薩摩義士伝
- Genre: Adventure, historical
- Written by: Hiroshi Hirata
- Published by: Nihon Bungeisha; Leed Publishing;
- English publisher: NA: Dark Horse Comics;
- Magazine: Weekly Manga Goraku
- Original run: 1977 – 1982
- Volumes: 6 (List of volumes)

= Satsuma Gishiden =

Japanese manga series

Satsuma Gishiden (薩摩義士伝) is a Japanese manga series written and illustrated by Hiroshi Hirata. It was serialized in Nihon Bungeisha's Weekly Manga Goraku magazine from 1977 to 1982 and published in six volumes.

==Plot==
Satsuma Gishiden is a dramatic depiction of events surrounding the 1754 Hōreki River incident, and illustrates the melancholy fortitude of the samurai of Satsuma as well as that of the wajū people who fought the great rivers of the Nōbi Plain for centuries.

==Publication==
Written and illustrated by Hiroshi Hirata, the series was serialized in Nihon Bungeisha's Weekly Manga Goraku magazine from 1977 to 1982. The series' individual chapters were collected into six tankōbon volumes. It was later re-released by Leed Publishing.

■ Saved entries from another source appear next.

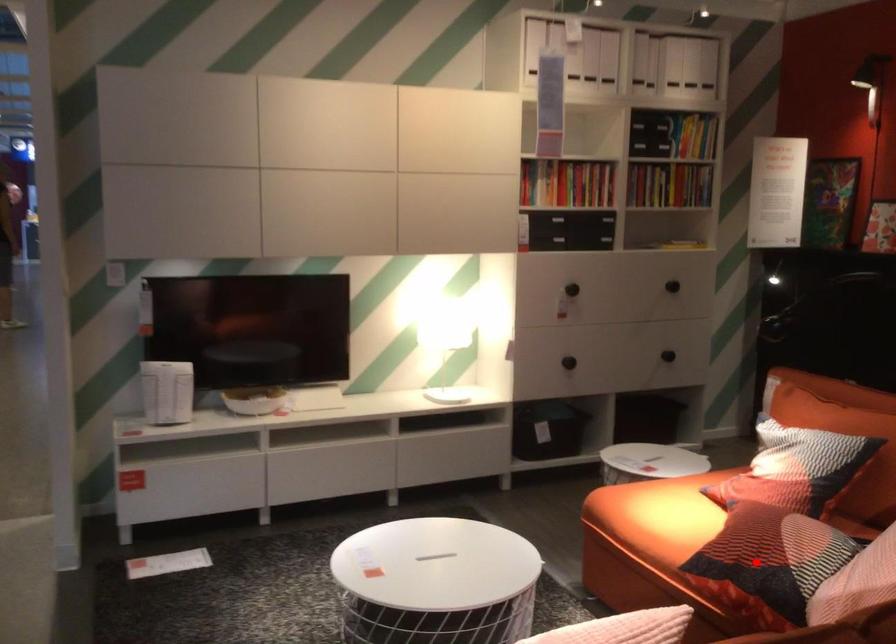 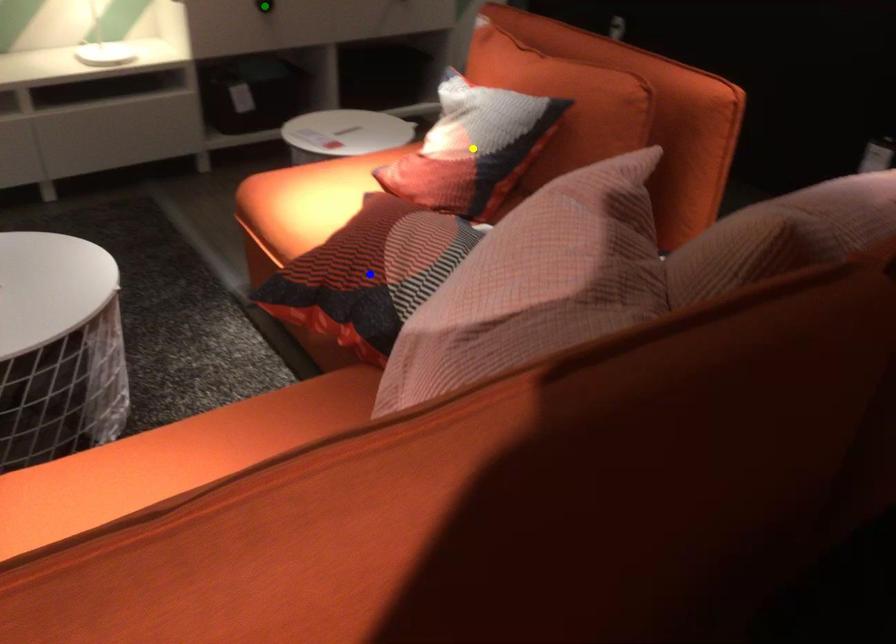 Question: I am providing you with two images of the same scene from different viewpoints. A red point is marked on the first image. You are given multiple points on the second image. Can you choose the point in image 2 that corresponds to the point in image 1?

Choices:
 (A) green point
 (B) yellow point
 (C) blue point

Answer: (C) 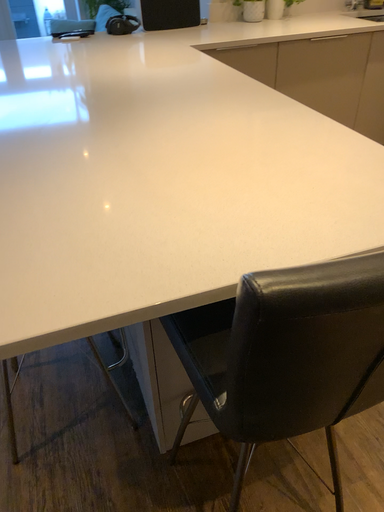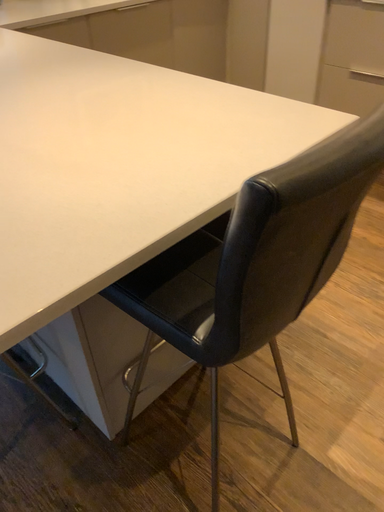 Question: Which way did the camera rotate in the video?

Choices:
 (A) rotated right
 (B) rotated left

Answer: (A)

In October 2005, Dark Horse Comics announced that they licensed the series for English publication. They released three volumes.

==Reception==
Jason Thompson of Anime News Network praised Hirata's artwork and the manga's historical background. He described Hirata's art as "more Western" than traditional manga artwork. Scott Green of Ain't It Cool News praised the story for its symbolism and political themes. Green also praised the artwork. Katherine Dacey of Manga Critic praised the manga's balance of historical and action scenes. Dacey also praised the artwork, describing the character designs as "rendered in miraculous detail".